Recorded data:
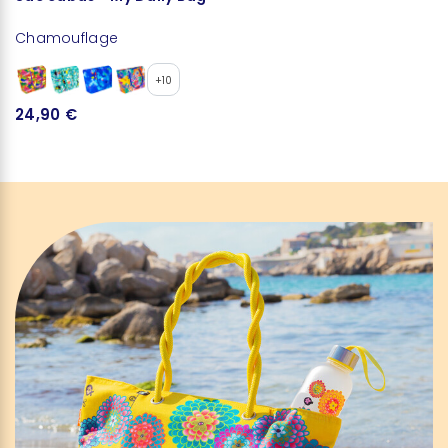
Chamouflage
+10
24,90 €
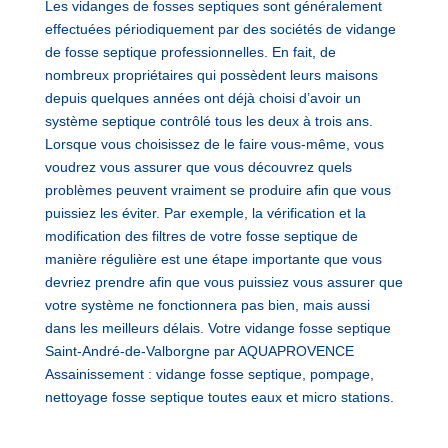
Les vidanges de fosses septiques sont généralement
effectuées périodiquement par des sociétés de vidange
de fosse septique professionnelles. En fait, de
nombreux propriétaires qui possèdent leurs maisons
depuis quelques années ont déjà choisi d’avoir un
système septique contrôlé tous les deux à trois ans.
Lorsque vous choisissez de le faire vous-même, vous
voudrez vous assurer que vous découvrez quels
problèmes peuvent vraiment se produire afin que vous
puissiez les éviter. Par exemple, la vérification et la
modification des filtres de votre fosse septique de
manière régulière est une étape importante que vous
devriez prendre afin que vous puissiez vous assurer que
votre système ne fonctionnera pas bien, mais aussi
dans les meilleurs délais. Votre vidange fosse septique
Saint-André-de-Valborgne par AQUAPROVENCE
Assainissement : vidange fosse septique, pompage,
nettoyage fosse septique toutes eaux et micro stations.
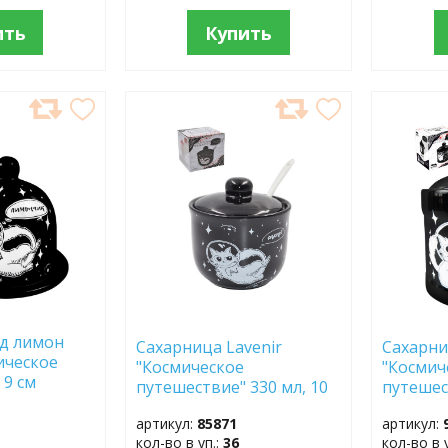
ить
Купить
ДОБАВИТЬ
ДОБ
В
В
ИЗБРАННОЕ
ИЗБР
д лимон
Сахарница Lavenir
Сахарни
ическое
"Космическое
"Космич
 9 см
путешествие" 330 мл, 10
путешес
доломит
см HC200-С313 с ложкой
см HC20
артикул:
85871
артикул:
доломит
кол-во в уп.:
36
кол-во в 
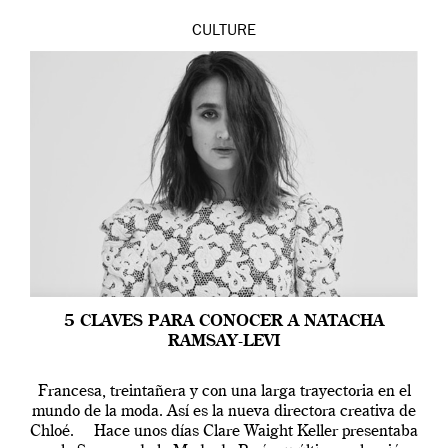
CULTURE
5 CLAVES PARA CONOCER A NATACHA
RAMSAY-LEVI
Francesa, treintañera y con una larga trayectoria en el
mundo de la moda. Así es la nueva directora creativa de
Chloé. Hace unos días Clare Waight Keller presentaba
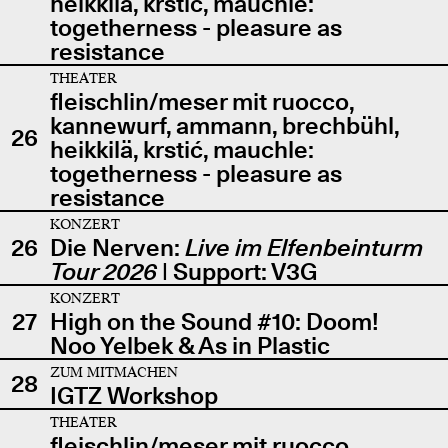
heikkilä, krstić, mauchle:
togetherness - pleasure as
resistance
THEATER
fleischlin/meser mit ruocco,
kannewurf, ammann, brechbühl,
26
heikkilä, krstić, mauchle:
togetherness - pleasure as
resistance
KONZERT
26
Die Nerven:
Live im Elfenbeinturm
Tour 2026
| Support: V3G
KONZERT
27
High on the Sound #10: Doom!
Noo Yelbek & As in Plastic
ZUM MITMACHEN
28
IGTZ Workshop
THEATER
fleischlin/meser mit ruocco,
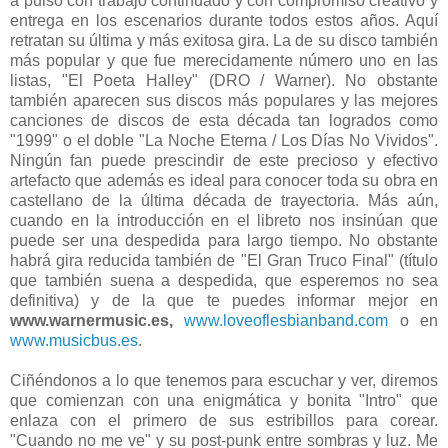
a pulso con trabajo continuado y con compromiso creativo y
entrega en los escenarios durante todos estos años. Aquí
retratan su última y más exitosa gira. La de su disco también
más popular y que fue merecidamente número uno en las
listas, "El Poeta Halley" (DRO / Warner). No obstante
también aparecen sus discos más populares y las mejores
canciones de discos de esta década tan logrados como
"1999" o el doble "La Noche Eterna / Los Días No Vividos".
Ningún fan puede prescindir de este precioso y efectivo
artefacto que además es ideal para conocer toda su obra en
castellano de la última década de trayectoria. Más aún,
cuando en la introducción en el libreto nos insinúan que
puede ser una despedida para largo tiempo. No obstante
habrá gira reducida también de "El Gran Truco Final" (título
que también suena a despedida, que esperemos no sea
definitiva) y de la que te puedes informar mejor en
www.warnermusic.es,
www.loveoflesbianband.com
o en
www.musicbus.es
.
Ciñéndonos a lo que tenemos para escuchar y ver, diremos
que comienzan con una enigmática y bonita "Intro" que
enlaza con el primero de sus estribillos para corear.
"Cuando no me ve" y su post-punk entre sombras y luz. Me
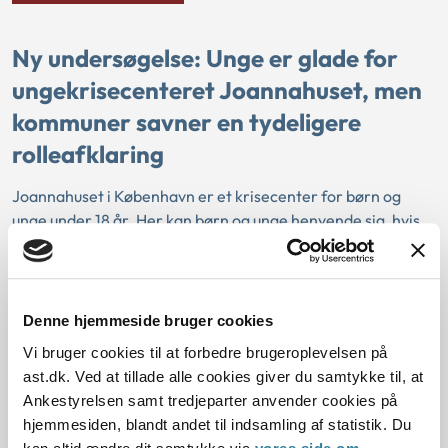
Ny undersøgelse: Unge er glade for
ungekrisecenteret Joannahuset, men
kommuner savner en tydeligere
rolleafklaring
Joannahuset i København er et krisecenter for børn og
unge under 18 år. Her kan børn og unge henvende sig, hvis
de har brug for hjælp. En ny undersøgelse fra
Ankestyrelsen viser, at siden ungekrisecentrets åbnede i
2020, har 361 børn og unge henvendt sig i Joannahuset. Vi
har i undersøgelsen talt med tre unge. De har været glade
Denne hjemmeside bruger cookies
for den støtte og rådgivning, de har fået hos Joannahuset.
Vi bruger cookies til at forbedre brugeroplevelsen på
Vi har også talt med kommuner, som fortæller, at
ast.dk. Ved at tillade alle cookies giver du samtykke til, at
ungekrisecentret skaber værdi for børn og unge i krise,
Ankestyrelsen samt tredjeparter anvender cookies på
men at de savner en tydeligere rolleafklaring i samarbejdet
hjemmesiden, blandt andet til indsamling af statistik. Du
med Joannahuset.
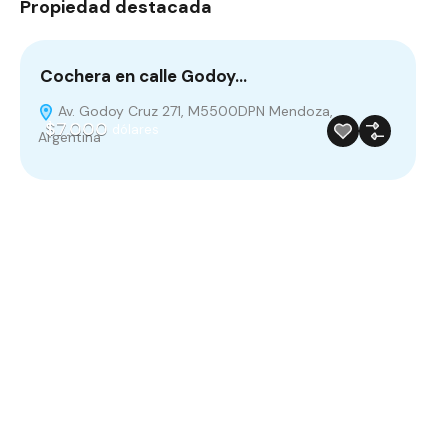
Propiedad destacada
Cochera en calle Godoy…
Av. Godoy Cruz 271, M5500DPN Mendoza,
$7.000
dólares
Argentina
Venta
Destacado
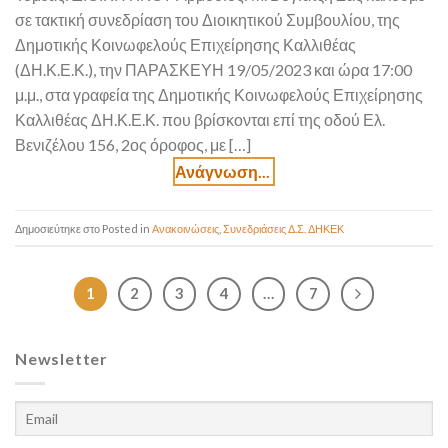
σε τακτική συνεδρίαση του Διοικητικού Συμβουλίου, της
Δημοτικής Κοινωφελούς Επιχείρησης Καλλιθέας
(ΔΗ.Κ.Ε.Κ.), την ΠΑΡΑΣΚΕΥΗ 19/05/2023 και ώρα 17:00
μ.μ., στα γραφεία της Δημοτικής Κοινωφελούς Επιχείρησης
Καλλιθέας ΔΗ.Κ.Ε.Κ. που βρίσκονται επί της οδού Ελ.
Βενιζέλου 156, 2ος όροφος, με […]
Posted in
Ανακοινώσεις
,
Συνεδριάσεις Δ.Σ. ΔΗΚΕΚ
1
2
3
4
…
7
Newsletter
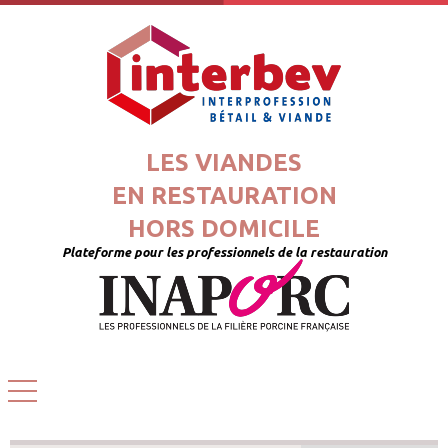
LES VIANDES
EN RESTAURATION
HORS DOMICILE
Plateforme pour les professionnels de la restauration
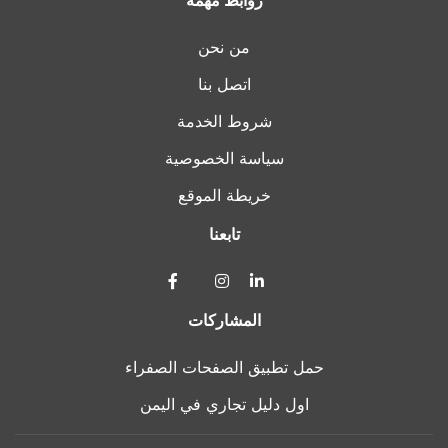
من نحن
اتصل بنا
شروط الخدمة
سياسة الخصوصية
خريطة الموقع
تابعنا
المشاركات
حمل تطبيق الصفحات الصفراء
اول دليل تجاري في اليمن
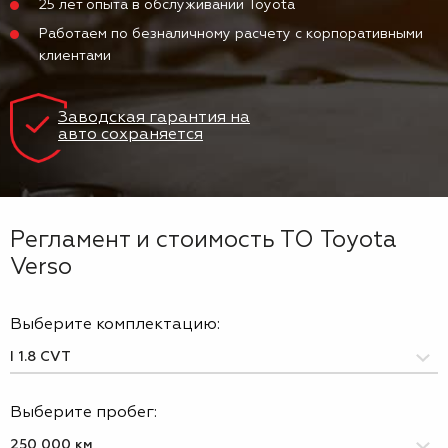
25 лет опыта в обслуживании Toyota
Работаем по безналичному расчету с корпоративными
клиентами
Заводская гарантия на
авто сохраняется
Регламент и стоимость ТО Toyota
Verso
Выберите комплектацию:
Выберите пробег:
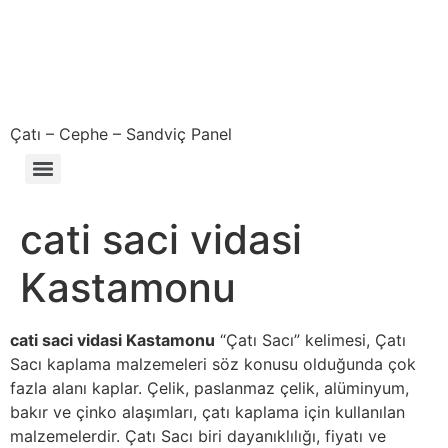
Çatı – Cephe – Sandviç Panel
Çıkma – Defolu – İkinci El – 2. El Sandviç Panel Fiyatları
cati saci vidasi
Kastamonu
cati saci vidasi Kastamonu
“Çatı Sacı” kelimesi, Çatı
Sacı kaplama malzemeleri söz konusu olduğunda çok
fazla alanı kaplar. Çelik, paslanmaz çelik, alüminyum,
bakır ve çinko alaşımları, çatı kaplama için kullanılan
malzemelerdir. Çatı Sacı biri dayanıklılığı, fiyatı ve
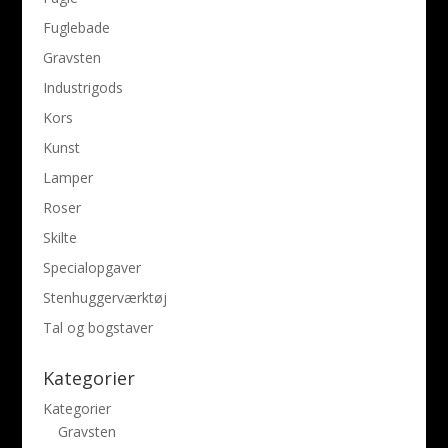
Fuglebade
Gravsten
Industrigods
Kors
Kunst
Lamper
Roser
Skilte
Specialopgaver
Stenhuggerværktøj
Tal og bogstaver
Kategorier
Kategorier
Gravsten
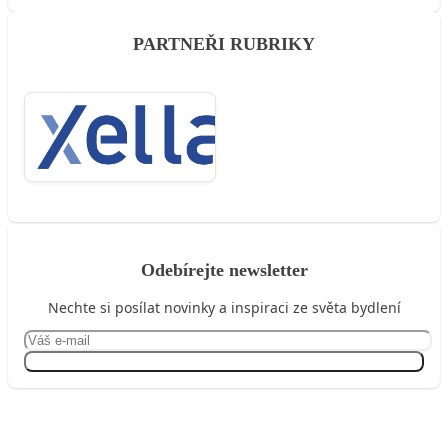
PARTNEŘI RUBRIKY
Odebírejte newsletter
Nechte si posílat novinky a inspiraci ze světa bydlení
Přihlásit se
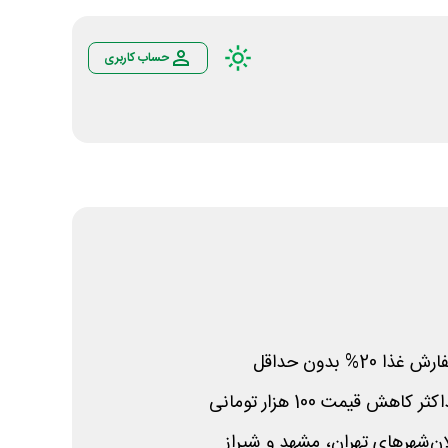
حساب کاربری
 غذا 20% بدون حداقل
ش قیمت 100 هزار تومانی
ان‌شهرهای تهران، مشهد و شیراز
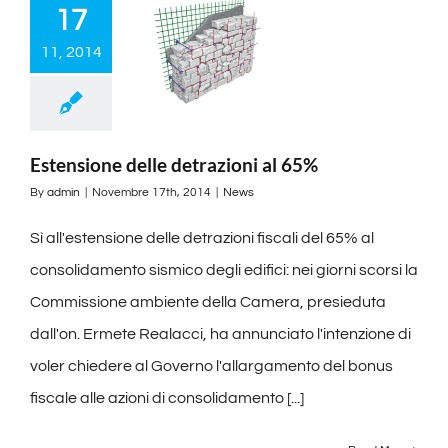
17
11, 2014
Estensione delle detrazioni al 65%
By
admin
|
Novembre 17th, 2014
|
News
Sì all'estensione delle detrazioni fiscali del 65% al
consolidamento sismico degli edifici: nei giorni scorsi la
Commissione ambiente della Camera, presieduta
dall'on. Ermete Realacci, ha annunciato l'intenzione di
voler chiedere al Governo l'allargamento del bonus
fiscale alle azioni di consolidamento [...]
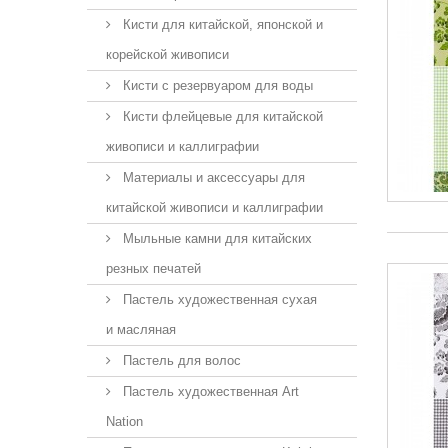
Кисти для китайской, японской и
корейской живописи
Кисти с резервуаром для воды
Кисти флейцевые для китайской
живописи и каллиграфии
Материалы и аксессуары для
китайской живописи и каллиграфии
Мыльные камни для китайских
резных печатей
Пастель художественная сухая
и масляная
Пастель для волос
Пастель художественная Art
Nation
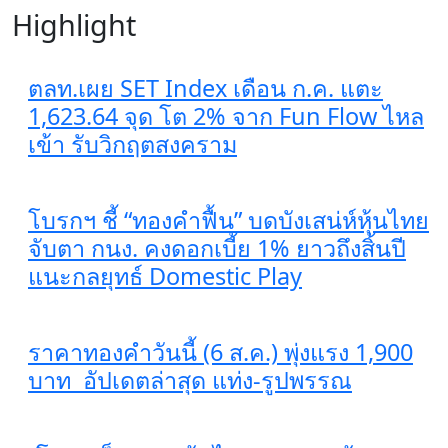
Highlight
ตลท.เผย SET Index เดือน ก.ค. แตะ
1,623.64 จุด โต 2% จาก Fun Flow ไหล
เข้า รับวิกฤตสงคราม
โบรกฯ ชี้ “ทองคำฟื้น” บดบังเสน่ห์หุ้นไทย
จับตา กนง. คงดอกเบี้ย 1% ยาวถึงสิ้นปี
แนะกลยุทธ์ Domestic Play
ราคาทองคำวันนี้ (6 ส.ค.) พุ่งแรง 1,900
บาท อัปเดตล่าสุด​ แท่ง-รูปพรรณ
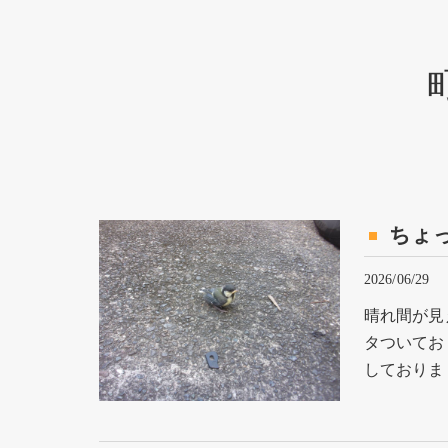
ちょ
2026/06/29
晴れ間が見
タついてお
しておりま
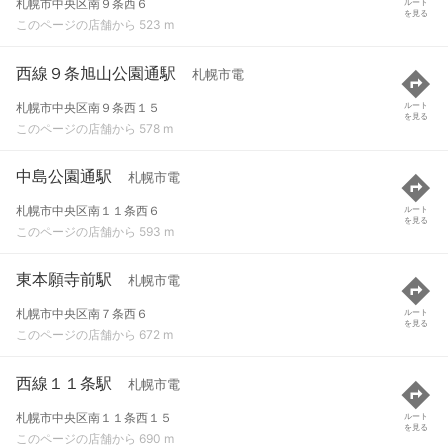
札幌市中央区南９条西６
ルート
を見る
このページの店舗から 523 m
西線９条旭山公園通駅
札幌市電
札幌市中央区南９条西１５
ルート
を見る
このページの店舗から 578 m
中島公園通駅
札幌市電
札幌市中央区南１１条西６
ルート
を見る
このページの店舗から 593 m
東本願寺前駅
札幌市電
札幌市中央区南７条西６
ルート
を見る
このページの店舗から 672 m
西線１１条駅
札幌市電
札幌市中央区南１１条西１５
ルート
を見る
このページの店舗から 690 m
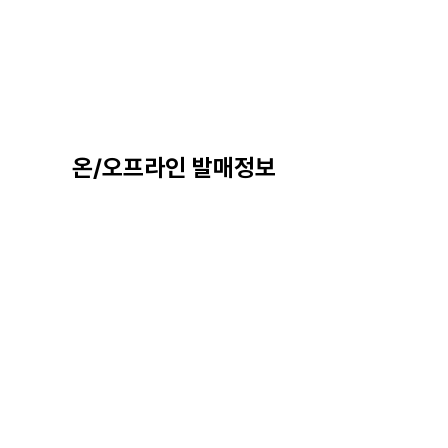
온/오프라인 발매정보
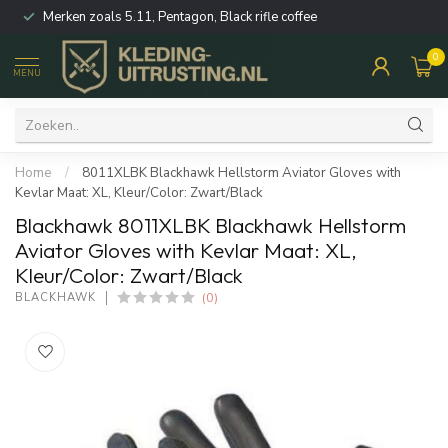
Merken zoals 5.11, Pentagon, Black rifle coffee
0
MENU
Home
/
8011XLBK Blackhawk Hellstorm Aviator Gloves with
Kevlar Maat: XL, Kleur/Color: Zwart/Black
Blackhawk 8011XLBK Blackhawk Hellstorm
Aviator Gloves with Kevlar Maat: XL,
Kleur/Color: Zwart/Black
(0)
BLACKHAWK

§ **Work order**: For each line of the data that has the word "saci", report that line.

§ **Answer section**:
cati saci vidasi
cati saci vidasi Kastamonu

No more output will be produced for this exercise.